50 Business Classics: Your shortcut to the most important ideas on innovation, management and strategy
Nicholas Brealey (April 2018)
“If you think education is expensive, try ignorance.” Ann Landers (Eppie Lederer)
This is the latest in a series of volumes in the 50 Classics series, each of which focuses on a subject category (e.g. economics, philosophy, politics, psychology, self-help, success, and spiritual) and those books Tom Butler-Bowdon considers to be seminal in each category. I think “precis” is the best term to describe his commentaries’ primary purpose: to explain the essential significance and value of each work. Butler devotes almost 400 pages to serving that purpose. On average, that’s about eight pages per work in the Business volume.
He has a target on his back because all of us — or at least many of us — will question selections and omissions. For example, I would never include The Art of the Deal because Donald Trump did not write it or even read the drafts that Tony Schwartz asked him to review. Also, I would have had IT and Innovation & Creativity categories as well as one devoted entirely to Entrepreneurship. Adding or revising categories would obviously affect the selections. Currently, there are none of Dave Ulrich’s major works (e.g. The Leadership Capital Index) or Keith Sawyer’s (e.g. Group Genius) or Charles Handy’s (e.g.The Age of Paradox) nor individual works such as Anders Ericsson’s Peak, Joseph Schumpeter’s Capitalism, Socialism and Democracy, Alvin Toffler’s Future Shock, and Enterprise Architecture as Strategy, co-authored by Jeanne Ross, Peter Weill, and David Robertson. I think all are “must include” but so what? This is Butler-Bowdon’s book, not mine. He could have discussed 100 books and there would still be quibbles, if not complaints.
Unlike authors of so many other books of this nature, Butler-Bowdon does not slavishly follow a template when organizing his material. To the extent humanly possible, he customizes his approach to each after two representative quotations and two reader-friendly devices, “In a nutshell” and “In a similar vein.” Yes, he concludes each commentary with two other reader-friendly devices, “Final comments” and mini-bio.
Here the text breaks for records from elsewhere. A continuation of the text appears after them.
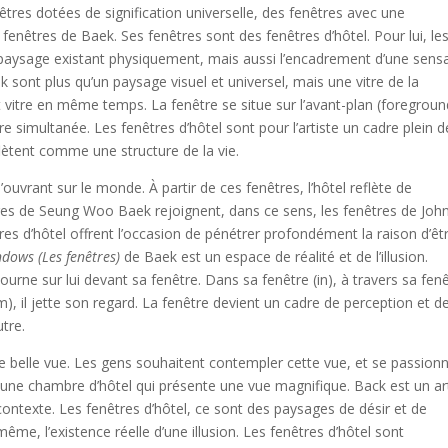
nêtres dotées de signification universelle, des fenêtres avec une
es fenêtres de Baek. Ses fenêtres sont des fenêtres d’hôtel. Pour lui, le
 paysage existant physiquement, mais aussi l’encadrement d’une sens
k sont plus qu’un paysage visuel et universel, mais une vitre de la
et vitre en même temps. La fenêtre se situe sur l’avant-plan (foregroun
re simultanée. Les fenêtres d’hôtel sont pour l’artiste un cadre plein d
eflètent comme une structure de la vie.
ouvrant sur le monde. À partir de ces fenêtres, l’hôtel reflète de
tres de Seung Woo Baek rejoignent, dans ce sens, les fenêtres de Joh
res d’hôtel offrent l’occasion de pénétrer profondément la raison d’êt
dows (Les fenêtres)
de Baek est un espace de réalité et de l’illusion.
ourne sur lui devant sa fenêtre. Dans sa fenêtre (in), à travers sa fen
om), il jette son regard. La fenêtre devient un cadre de perception et de
utre.
e belle vue. Les gens souhaitent contempler cette vue, et se passion
 une chambre d’hôtel qui présente une vue magnifique. Back est un ar
contexte. Les fenêtres d’hôtel, ce sont des paysages de désir et de
 même, l’existence réelle d’une illusion. Les fenêtres d’hôtel sont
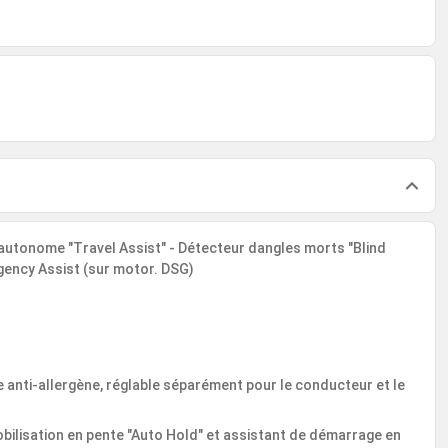
 autonome "Travel Assist" - Détecteur dangles morts "Blind
gency Assist (sur motor. DSG)
e anti-allergène, réglable séparément pour le conducteur et le
ilisation en pente "Auto Hold" et assistant de démarrage en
However, the four devices serve as bookends to his insightful comments. For example, here are three brief examples from his discussion of Ben Horowitz and his international bestseller, The Hard Thing About Hard Things. These comments suggest the thrust and flavor of Butler-Bowdon’s lively narrative:
Quotation from Horowitz’s book: “The Struggle is when you wonder why you started the company in the first place. The Struggle is when people ask you why you don’t quit and you don’t know the answer. The Struggle is when your employees think you are lying and you think they may be right.”
Excerpt from Build a Good Company commentary: “There are two reasons why people quit their jobs. Horowitz observes: (1) they ‘hated their manager,’ and were appalled by the lack of guidance, career development, and feedback they were receiving’; and (2) ‘They weren’t learning anything: The company wasn’t investing resources in helping employees develop new skills.'”
The value of this book will be determined almost entirely by the nature and extent of its material’s relevance to each reader’s needs and interests. That said, I am convinced that each reader will gain knowledge and wisdom that far exceed the cost of cost purchase. Moreover, if this book is a permanent reference work to be consulted when an important question needs to be answered or a serious problem needs to be solved, its ROI will continue to increase exponentially.
Hearty congratulations to Tom Butler Bowdon on his latest — always brilliant — contribution to thought leadership. Bravo!